Caltech Young Investigators Lecture
Decarbonizing Ammonia Using Plasma Catalysis and Electrochemical Reduction of Nitrate in Wastewaters
Nitrogen fixation in fertilizers forms the basis of modern agriculture and mediates global food insecurity. However, conventional thermally-activated nitrogen conversion processes consume substantial amounts of fossil fuels as materials and energy inputs, leading to unsustainable energy and carbon footprints. Furthermore, inefficiencies in reactive nitrogen management lead to environmental pollution and imbalances in the biogeochemical nitrogen cycle. Electrified approaches are needed to establish fossil-free, efficient nitrogen interconversions that are compatible with renewable electricity.
Non-thermal plasma has been used to synthesize ammonia under mild conditions, but the dearth of fundamental understanding of plasma-catalytic reactions hampers the development of efficient plasma-catalytic N2 conversion. Therefore, an in situ FTIR reactor was employed to elucidate the surface reaction mechanisms and plasma-catalyst interactions. A techno-economic analysis revealed the threshold efficiency required for a plasma process to become environmentally and economically competitive.

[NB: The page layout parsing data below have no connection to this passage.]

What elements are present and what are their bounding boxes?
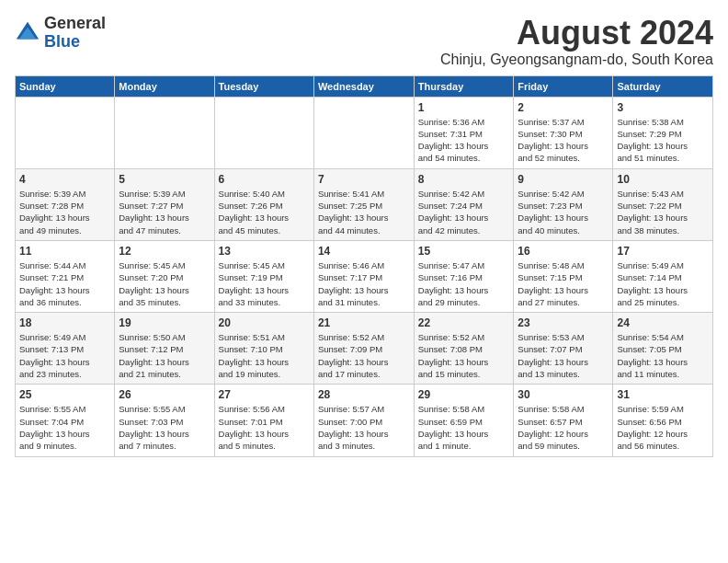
- day-info: Sunrise: 5:45 AM Sunset: 7:20 PM Dayligh…: [119, 259, 210, 308]
- title-block: August 2024 Chinju, Gyeongsangnam-do, So…: [440, 15, 713, 68]
- day-info: Sunrise: 5:41 AM Sunset: 7:25 PM Dayligh…: [318, 188, 410, 236]
- day-number: 3: [617, 101, 709, 114]
- calendar-cell: 8Sunrise: 5:42 AM Sunset: 7:24 PM Daylig…: [414, 168, 514, 240]
- header: General Blue August 2024 Chinju, Gyeongs…: [15, 15, 713, 68]
- day-number: 18: [19, 316, 110, 329]
- column-header-wednesday: Wednesday: [313, 75, 414, 97]
- day-info: Sunrise: 5:52 AM Sunset: 7:08 PM Dayligh…: [418, 331, 510, 380]
- calendar-cell: 7Sunrise: 5:41 AM Sunset: 7:25 PM Daylig…: [313, 168, 414, 240]
- day-number: 1: [418, 101, 510, 114]
- column-header-tuesday: Tuesday: [214, 75, 313, 97]
- day-number: 25: [19, 388, 110, 401]
- day-info: Sunrise: 5:39 AM Sunset: 7:28 PM Dayligh…: [19, 188, 110, 236]
- day-number: 26: [119, 388, 210, 401]
- day-number: 5: [119, 173, 210, 186]
- day-number: 29: [418, 388, 510, 401]
- calendar-cell: 19Sunrise: 5:50 AM Sunset: 7:12 PM Dayli…: [115, 313, 214, 385]
- page-subtitle: Chinju, Gyeongsangnam-do, South Korea: [440, 52, 713, 68]
- calendar-cell: 15Sunrise: 5:47 AM Sunset: 7:16 PM Dayli…: [414, 240, 514, 312]
- calendar-cell: 12Sunrise: 5:45 AM Sunset: 7:20 PM Dayli…: [115, 240, 214, 312]
- calendar-cell: 3Sunrise: 5:38 AM Sunset: 7:29 PM Daylig…: [613, 97, 713, 168]
- calendar-cell: 18Sunrise: 5:49 AM Sunset: 7:13 PM Dayli…: [16, 313, 115, 385]
- calendar-cell: 9Sunrise: 5:42 AM Sunset: 7:23 PM Daylig…: [514, 168, 613, 240]
- calendar-cell: 13Sunrise: 5:45 AM Sunset: 7:19 PM Dayli…: [214, 240, 313, 312]
- calendar-cell: 11Sunrise: 5:44 AM Sunset: 7:21 PM Dayli…: [16, 240, 115, 312]
- day-info: Sunrise: 5:40 AM Sunset: 7:26 PM Dayligh…: [219, 188, 310, 236]
- calendar-cell: 21Sunrise: 5:52 AM Sunset: 7:09 PM Dayli…: [313, 313, 414, 385]
- day-number: 17: [617, 245, 709, 258]
- day-info: Sunrise: 5:42 AM Sunset: 7:24 PM Dayligh…: [418, 188, 510, 236]
- day-number: 27: [219, 388, 310, 401]
- day-number: 15: [418, 245, 510, 258]
- day-info: Sunrise: 5:38 AM Sunset: 7:29 PM Dayligh…: [617, 116, 709, 165]
- day-number: 28: [318, 388, 410, 401]
- day-number: 4: [19, 173, 110, 186]
- column-header-thursday: Thursday: [414, 75, 514, 97]
- day-number: 13: [219, 245, 310, 258]
- day-number: 12: [119, 245, 210, 258]
- day-info: Sunrise: 5:42 AM Sunset: 7:23 PM Dayligh…: [518, 188, 609, 236]
- day-number: 31: [617, 388, 709, 401]
- day-info: Sunrise: 5:55 AM Sunset: 7:04 PM Dayligh…: [19, 403, 110, 452]
- day-number: 20: [219, 316, 310, 329]
- logo: General Blue: [15, 15, 106, 52]
- calendar-cell: 5Sunrise: 5:39 AM Sunset: 7:27 PM Daylig…: [115, 168, 214, 240]
- calendar-cell: 1Sunrise: 5:36 AM Sunset: 7:31 PM Daylig…: [414, 97, 514, 168]
- day-info: Sunrise: 5:52 AM Sunset: 7:09 PM Dayligh…: [318, 331, 410, 380]
- calendar-cell: 6Sunrise: 5:40 AM Sunset: 7:26 PM Daylig…: [214, 168, 313, 240]
- calendar-cell: 10Sunrise: 5:43 AM Sunset: 7:22 PM Dayli…: [613, 168, 713, 240]
- logo-text: General Blue: [44, 15, 106, 52]
- day-number: 11: [19, 245, 110, 258]
- day-number: 10: [617, 173, 709, 186]
- calendar-cell: [313, 97, 414, 168]
- day-info: Sunrise: 5:56 AM Sunset: 7:01 PM Dayligh…: [219, 403, 310, 452]
- day-number: 21: [318, 316, 410, 329]
- day-number: 8: [418, 173, 510, 186]
- day-info: Sunrise: 5:51 AM Sunset: 7:10 PM Dayligh…: [219, 331, 310, 380]
- logo-icon: [15, 20, 40, 46]
- calendar-cell: [115, 97, 214, 168]
- day-info: Sunrise: 5:55 AM Sunset: 7:03 PM Dayligh…: [119, 403, 210, 452]
- calendar-cell: 23Sunrise: 5:53 AM Sunset: 7:07 PM Dayli…: [514, 313, 613, 385]
- day-number: 9: [518, 173, 609, 186]
- day-info: Sunrise: 5:44 AM Sunset: 7:21 PM Dayligh…: [19, 259, 110, 308]
- day-info: Sunrise: 5:50 AM Sunset: 7:12 PM Dayligh…: [119, 331, 210, 380]
- column-header-monday: Monday: [115, 75, 214, 97]
- day-info: Sunrise: 5:43 AM Sunset: 7:22 PM Dayligh…: [617, 188, 709, 236]
- day-info: Sunrise: 5:59 AM Sunset: 6:56 PM Dayligh…: [617, 403, 709, 452]
- calendar-cell: 25Sunrise: 5:55 AM Sunset: 7:04 PM Dayli…: [16, 385, 115, 456]
- day-info: Sunrise: 5:45 AM Sunset: 7:19 PM Dayligh…: [219, 259, 310, 308]
- page-title: August 2024: [440, 15, 713, 52]
- day-info: Sunrise: 5:46 AM Sunset: 7:17 PM Dayligh…: [318, 259, 410, 308]
- day-info: Sunrise: 5:58 AM Sunset: 6:59 PM Dayligh…: [418, 403, 510, 452]
- calendar-cell: [214, 97, 313, 168]
- day-number: 22: [418, 316, 510, 329]
- column-header-sunday: Sunday: [16, 75, 115, 97]
- day-info: Sunrise: 5:57 AM Sunset: 7:00 PM Dayligh…: [318, 403, 410, 452]
- day-info: Sunrise: 5:47 AM Sunset: 7:16 PM Dayligh…: [418, 259, 510, 308]
- day-info: Sunrise: 5:49 AM Sunset: 7:13 PM Dayligh…: [19, 331, 110, 380]
- day-info: Sunrise: 5:36 AM Sunset: 7:31 PM Dayligh…: [418, 116, 510, 165]
- calendar-cell: 2Sunrise: 5:37 AM Sunset: 7:30 PM Daylig…: [514, 97, 613, 168]
- calendar-cell: 24Sunrise: 5:54 AM Sunset: 7:05 PM Dayli…: [613, 313, 713, 385]
- calendar-cell: 30Sunrise: 5:58 AM Sunset: 6:57 PM Dayli…: [514, 385, 613, 456]
- day-number: 16: [518, 245, 609, 258]
- day-number: 19: [119, 316, 210, 329]
- day-number: 6: [219, 173, 310, 186]
- day-info: Sunrise: 5:37 AM Sunset: 7:30 PM Dayligh…: [518, 116, 609, 165]
- column-header-friday: Friday: [514, 75, 613, 97]
- calendar-cell: 22Sunrise: 5:52 AM Sunset: 7:08 PM Dayli…: [414, 313, 514, 385]
- calendar-cell: 17Sunrise: 5:49 AM Sunset: 7:14 PM Dayli…: [613, 240, 713, 312]
- day-info: Sunrise: 5:39 AM Sunset: 7:27 PM Dayligh…: [119, 188, 210, 236]
- day-number: 24: [617, 316, 709, 329]
- calendar-table: SundayMondayTuesdayWednesdayThursdayFrid…: [15, 75, 713, 457]
- calendar-cell: [16, 97, 115, 168]
- calendar-cell: 4Sunrise: 5:39 AM Sunset: 7:28 PM Daylig…: [16, 168, 115, 240]
- day-info: Sunrise: 5:58 AM Sunset: 6:57 PM Dayligh…: [518, 403, 609, 452]
- calendar-cell: 29Sunrise: 5:58 AM Sunset: 6:59 PM Dayli…: [414, 385, 514, 456]
- calendar-cell: 31Sunrise: 5:59 AM Sunset: 6:56 PM Dayli…: [613, 385, 713, 456]
- calendar-cell: 20Sunrise: 5:51 AM Sunset: 7:10 PM Dayli…: [214, 313, 313, 385]
- calendar-cell: 28Sunrise: 5:57 AM Sunset: 7:00 PM Dayli…: [313, 385, 414, 456]
- column-header-saturday: Saturday: [613, 75, 713, 97]
- day-number: 23: [518, 316, 609, 329]
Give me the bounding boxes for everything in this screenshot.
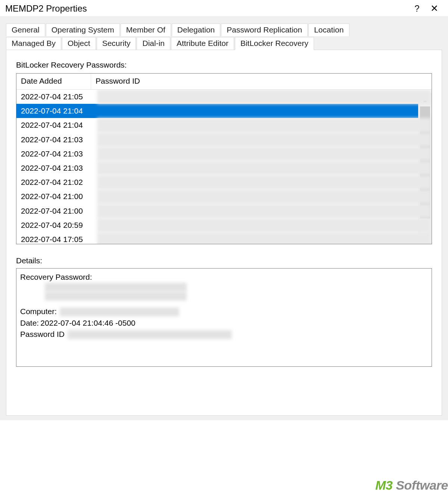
help-button[interactable]: ? <box>408 3 426 14</box>
list-cell-date: 2022-07-04 20:59 <box>21 221 96 230</box>
list-cell-password-id-redacted <box>97 204 432 218</box>
close-button[interactable]: ✕ <box>426 3 443 14</box>
list-row[interactable]: 2022-07-04 21:05 <box>16 90 432 104</box>
list-header: Date Added Password ID <box>16 74 432 90</box>
password-id-value-redacted <box>68 330 232 339</box>
list-row[interactable]: 2022-07-04 21:03 <box>16 161 432 175</box>
computer-line: Computer: <box>20 306 428 317</box>
tab-object[interactable]: Object <box>62 37 96 50</box>
date-value: 2022-07-04 21:04:46 -0500 <box>40 317 136 329</box>
tab-panel-bitlocker: BitLocker Recovery Passwords: Date Added… <box>6 50 442 416</box>
list-cell-date: 2022-07-04 21:02 <box>21 178 96 187</box>
list-body: 2022-07-04 21:052022-07-04 21:042022-07-… <box>16 90 432 244</box>
list-row[interactable]: 2022-07-04 21:00 <box>16 204 432 218</box>
list-row[interactable]: 2022-07-04 21:03 <box>16 147 432 161</box>
dialog-body: General Operating System Member Of Deleg… <box>0 16 448 420</box>
list-cell-date: 2022-07-04 21:05 <box>21 92 96 101</box>
password-id-line: Password ID <box>20 329 428 340</box>
title-bar: MEMDP2 Properties ? ✕ <box>0 0 448 16</box>
watermark-m3: M3 <box>375 478 392 492</box>
tab-password-replication[interactable]: Password Replication <box>221 24 308 36</box>
list-row[interactable]: 2022-07-04 21:00 <box>16 189 432 204</box>
recovery-password-value-2 <box>20 292 428 301</box>
recovery-password-value-1 <box>20 283 428 292</box>
list-row[interactable]: 2022-07-04 20:59 <box>16 218 432 232</box>
computer-value-redacted <box>60 307 179 316</box>
details-box: Recovery Password: Computer: Date: 2022-… <box>16 268 432 367</box>
list-cell-password-id-redacted <box>97 118 432 132</box>
list-cell-date: 2022-07-04 21:03 <box>21 149 96 158</box>
list-cell-date: 2022-07-04 17:05 <box>21 235 96 244</box>
details-label: Details: <box>16 256 432 265</box>
list-row[interactable]: 2022-07-04 21:04 <box>16 104 432 118</box>
list-row[interactable]: 2022-07-04 21:03 <box>16 133 432 147</box>
tab-bitlocker-recovery[interactable]: BitLocker Recovery <box>235 37 314 50</box>
list-cell-password-id-redacted <box>97 175 432 189</box>
column-header-password-id[interactable]: Password ID <box>91 74 432 89</box>
tab-attribute-editor[interactable]: Attribute Editor <box>171 37 234 50</box>
recovery-password-label: Recovery Password: <box>20 272 428 283</box>
list-row[interactable]: 2022-07-04 21:02 <box>16 175 432 189</box>
list-cell-password-id-redacted <box>97 147 432 161</box>
tab-location[interactable]: Location <box>308 24 349 36</box>
list-cell-password-id-redacted <box>97 189 432 204</box>
tab-member-of[interactable]: Member Of <box>121 24 171 36</box>
list-cell-date: 2022-07-04 21:00 <box>21 192 96 201</box>
tab-managed-by[interactable]: Managed By <box>6 37 61 50</box>
list-cell-password-id-redacted <box>97 232 432 244</box>
list-cell-date: 2022-07-04 21:04 <box>21 121 96 130</box>
window-title: MEMDP2 Properties <box>5 3 408 14</box>
computer-label: Computer: <box>20 306 57 317</box>
tab-row-1: General Operating System Member Of Deleg… <box>6 23 442 36</box>
list-cell-password-id-redacted <box>97 218 432 232</box>
tab-delegation[interactable]: Delegation <box>172 24 220 36</box>
watermark-logo: M3 Software <box>375 478 448 493</box>
list-cell-date: 2022-07-04 21:03 <box>21 164 96 173</box>
tab-row-2: Managed By Object Security Dial-in Attri… <box>6 36 442 50</box>
list-cell-password-id-redacted <box>97 161 432 175</box>
date-line: Date: 2022-07-04 21:04:46 -0500 <box>20 317 428 329</box>
watermark-software: Software <box>392 478 448 492</box>
tab-general[interactable]: General <box>6 24 45 36</box>
list-label: BitLocker Recovery Passwords: <box>16 61 432 69</box>
list-cell-date: 2022-07-04 21:00 <box>21 207 96 216</box>
list-cell-password-id-redacted <box>97 90 432 104</box>
tab-dial-in[interactable]: Dial-in <box>137 37 170 50</box>
column-header-date[interactable]: Date Added <box>16 74 91 89</box>
list-row[interactable]: 2022-07-04 21:04 <box>16 118 432 132</box>
tab-operating-system[interactable]: Operating System <box>46 24 120 36</box>
tab-strip: General Operating System Member Of Deleg… <box>4 23 444 416</box>
list-cell-date: 2022-07-04 21:03 <box>21 135 96 144</box>
list-row[interactable]: 2022-07-04 17:05 <box>16 232 432 244</box>
list-cell-date: 2022-07-04 21:04 <box>21 106 96 115</box>
list-cell-password-id-redacted <box>97 133 432 147</box>
tab-security[interactable]: Security <box>97 37 136 50</box>
password-id-label: Password ID <box>20 329 65 340</box>
date-label: Date: <box>20 317 39 329</box>
recovery-passwords-list[interactable]: Date Added Password ID 2022-07-04 21:052… <box>16 73 432 244</box>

Beyond electrification of N2 fixation to NH3, waste streams containing fixed nitrogen as nitrate may be mined for reactive nitrogen recovery or rebalancing the nitrogen cycle, via nitrate electrochemical reduction. Electrified membranes (EMs) were fabricated and functionalized with non-precious metal electrocatalysts. The EMs showed significantly higher nitrate removal efficiency during electrified filtration compared to diffusion mode. In addition to the environmental impacts of closing the nitrogen loop by converting NO3– into innocuous N2, the prospects for nitrate conversion to NH3 for recovery as fertilizer or nitrogen-based fuels were analyzed for various source waters.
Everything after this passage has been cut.